I've been craving all morning, junkie thinking too, my head says you know it's an impossible situation, you can't handle it!  To that I say, just watch me!!  Today I up my Chantix to 2 mg.  I hope it helps me, but I must fight to stay quit.

An urgent request from me...........my youngest daughter lives in San Jose, California.  They are being evacuated due to  forest fire down the street.  They have a sick dog who needs surgery, and right now my daughter is there alone while her husband rushes home from work.  Please pray for their families safety!!  I am petrified at this moment.  Cherie, my daughter is trying to pack important papers, I won't know until later if they got out or if they are safe, or where they will go!!!  She says she has an emergency pack to take.  Luna their dog is really ill and needs surgery within the next week.

I am really concerned for their safety.  I'm anxious as any mother would be.  Please say a prayer for them or send positive vibes their way!!  Yesterday it was just the $10,000.00 for Luna's surgery that was on the line, now it is there safety and future.

Love you all.  

Chris

Someone pointed out to me today that cigarettes are my abuser.  Well, I'm ready to be free today!

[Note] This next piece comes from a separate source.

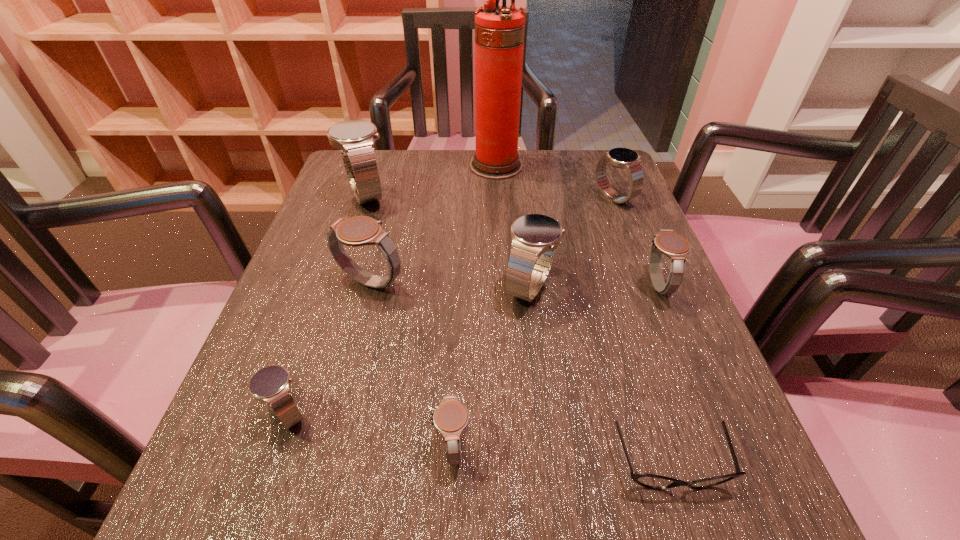 The height and width of the screenshot is (540, 960). Identify the location of blue watch that stands as the fourth closest to the second biggest gray watch. (271, 384).

Identify which gray watch is the third nearest to the fire extinguisher. Please provide its 2D coordinates. Your answer should be formatted as a tuple, i.e. [(x, y)], where the tuple contains the x and y coordinates of a point satisfying the conditions above.

[(450, 418)]

Find the location of `gray watch that stands as the third closest to the second blue watch from right to left`. gray watch that stands as the third closest to the second blue watch from right to left is located at coordinates (450, 418).

Identify the location of free region that satisfies the following two spatial constraints: 1. at the discharge end of the tallest object; 2. on the right side of the fifth watch from left to right. (502, 287). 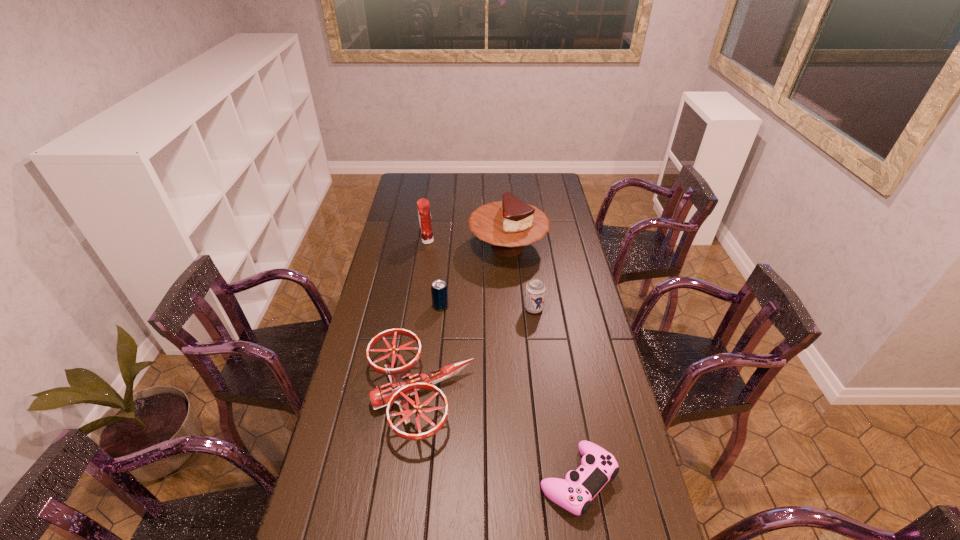 I want to click on free space located on the right of the drone, so click(x=499, y=395).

I've been taking the Chantix, and I feel it will help me with this.  I have been following instructions to the letter, and even tho I had some problems in the beginning with bad side effects I am willing to keep going.  Today I will get my quit kit together with straws and cinnamon sticks, and I have carrots and celery to munch on, I will also get some liqorish as a treat.  Today I also find out if my daughter has to put down her dog Luna.  She has splayed legs, and if it's not possibly to do surgery then she won't be able to support her weight anymore, she weighs 90 lbs. and she is only six months old.  I pray for the best outcome for her and my daughter loves her so much.  She is a Great Dane and if she comes through this and grows up she will weigh 140 lbs.  Anyway, this just happens to co-inside with my quit date.  

I will keep trying to de-stress by using breathing and Yoga and by keeping busy.  I am waiting for her call.

I am ready to get on with my quit no matter what happens today!

Christine13

Have started Chantix

Posted by Christine13 Jul 6, 2018

Hi, it's been a while since I've written.  I started Chantix on July 4th.  I have been trying the same method for years, and either I wasn't working it, or I just found it too hard.  I'm hoping Chantix will help me to stay quit.  The first day on it, I was like, wheee woooo all day.  My quit day is July 10th.  I've been sick since Father's Day, and had blood tests done on Tuesday, I am starting to feel a bit better.  I have read Allen Carr's book, over again.  Any one else find Chantix helped them to finally quit for good?